Okay then. Time to get to work. I could almost feel my brain shutting down the social/personal interaction section—which was underdeveloped anyway—and the technical part of my brain taking over, immersing itself in the labyrinth of connections.

For the next three hours, we discussed primary keys, inner joins, outer joins, and reference tables. By the time my stomach growled so loudly even Jackson could hear it, the database had grown to three times the original draft he’d created.

“Did you get breakfast?” he asked, glancing at his watch.

I thought of Randall and the bacon, egg, and cheese McMuffin probably cold and congealed on my desk.

“Not today,” I said.

“Then let’s grab an early lunch.” He hit the same buttons and the wall closed over the whiteboard, the lights came on, and the projector turned off. The fan still whirred, cooling the machine.

“Back in an hour?” I gathered up my things, my Red Bull can long since empty.

“We should be. There’s a Mexican joint right around the corner. I go there a lot. You’ll like it, if you like Mexican. You do, don’t you?”

I stared at him, my mouth agape. We were going to lunch? Together?

He was still looking at me, waiting for an answer.

“Um, yeah. Of course! I mean, who doesn’t?” I laughed awkwardly. “I mean, I practically live at Taco Bell.”

There was that look again. That had been an appropriate response, right? Taco Bell was Mexican. Sort of.

“Well, hopefully it’ll be better than Taco Bell.” Jackson slipped on his sport coat and held the door for me. I put my notebook back down and walked out of the office. I heard the snick of the lock as he secured the door behind us.

My nerves hit full force as we headed to the parking garage. I fell into step behind him as he walked toward his car. Now his car . . . his car I could appreciate without getting his weird look. It had been hard for me to get a good look at it last night in the dark, and he parked on a special level reserved for management. As we got closer, I could see why.

“Oh my God. Is that the 2017 Cabriolet?” I asked, my voice filled with awe.

Jackson glanced at me, his lips twisted in a little smile and a question in his eyes. “You know it?”

“Mercedes stopped making the Cabriolet in 1971,” I said. “Is this the AMG S63?”

“Yep.” He reached for the handle and the door automatically unlocked.

I stood on the passenger side, staring at the most beautiful car I’d ever seen. “Wow,” I breathed. I heard a slight chuckle as Jackson got in.

Sliding inside the car was as close to a religious experience as I’d ever had. The interior was brick red with leather seats and black trim.
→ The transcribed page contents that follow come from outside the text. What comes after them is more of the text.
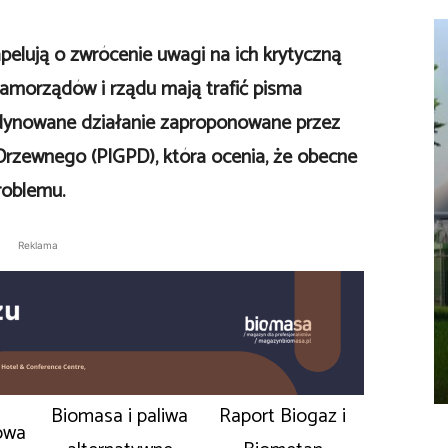
pelują o zwrócenie uwagi na ich krytyczną
 samorządów i rządu mają trafić pisma
rdynowane działanie zaproponowane przez
rzewnego (PIGPD), która ocenia, że obecne
roblemu.
Reklama
Biomasa i paliwa
Raport Biogaz i
owa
Jackson flipped a switch and the soft top folded back on the convertible. The purr of the engine made my eyes drift close.
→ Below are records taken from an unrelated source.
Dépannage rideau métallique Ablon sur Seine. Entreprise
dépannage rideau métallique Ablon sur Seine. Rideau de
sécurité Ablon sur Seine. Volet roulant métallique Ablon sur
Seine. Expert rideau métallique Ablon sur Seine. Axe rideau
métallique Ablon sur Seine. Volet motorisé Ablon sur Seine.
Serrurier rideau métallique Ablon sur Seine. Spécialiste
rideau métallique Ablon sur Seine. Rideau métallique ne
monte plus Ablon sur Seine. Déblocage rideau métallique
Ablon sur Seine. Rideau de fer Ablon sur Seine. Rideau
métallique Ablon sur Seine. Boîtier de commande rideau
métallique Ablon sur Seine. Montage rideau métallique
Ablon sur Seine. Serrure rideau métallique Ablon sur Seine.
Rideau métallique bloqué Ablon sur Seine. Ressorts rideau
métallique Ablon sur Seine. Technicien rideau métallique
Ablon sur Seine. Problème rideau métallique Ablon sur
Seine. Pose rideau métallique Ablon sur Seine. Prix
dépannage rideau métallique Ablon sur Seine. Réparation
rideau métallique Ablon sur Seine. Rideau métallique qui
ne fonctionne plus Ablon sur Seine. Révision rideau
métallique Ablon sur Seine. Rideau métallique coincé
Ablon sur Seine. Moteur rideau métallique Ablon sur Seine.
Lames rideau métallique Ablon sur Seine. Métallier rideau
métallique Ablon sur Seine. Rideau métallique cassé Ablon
“This car can do zero to sixty in three point nine seconds,” I said. “It has five hundred seventy-seven horsepower and a peak torque of six hundred sixty-four pounds per foot.”

The car didn’t move and Jackson didn’t say anything, so after a moment, I opened my eyes to find him looking at me.

Oh no. Had I said something wrong?
I went over my last few sentences in my head, but could find nothing offensive about them. And he was still staring. I pushed my glasses up my nose and cleared my throat.

“Really amazing that you got your hands on one early,” I said, pulling my lips back in my best smile imitation. I wished I was one of those people who could pull off a genuine smile on demand, but experience had shown I just sucked at it. But societal convention meant I had to try. A lot.

Jackson visibly winced. “Why do you do that?” he asked.

My fake smile disappeared. “Do what?”

He backed out of the spot, talking as he drove. “Use that awful fake smile.”

“People expect smiles. It makes them feel more comfortable.” My mother had drilled that into me before her death.

“Screw what people expect. Their expectations aren’t your responsibility to fulfill.”

I blinked at him. That had always been what I thought, but had never dared to speak aloud.

“And you certainly don’t have to fake it with me,” he continued. “I value honesty more than worrying about expectations.”

He slipped on a pair of designer sunglasses that, combined with being behind the wheel of such an amazing car, made him look incredibly sexy. Mia would probably say he was
smoking hot
. As if Jackson needed help in that department. Unfortunately, I felt like the frumpy little sister in the passenger seat next to him.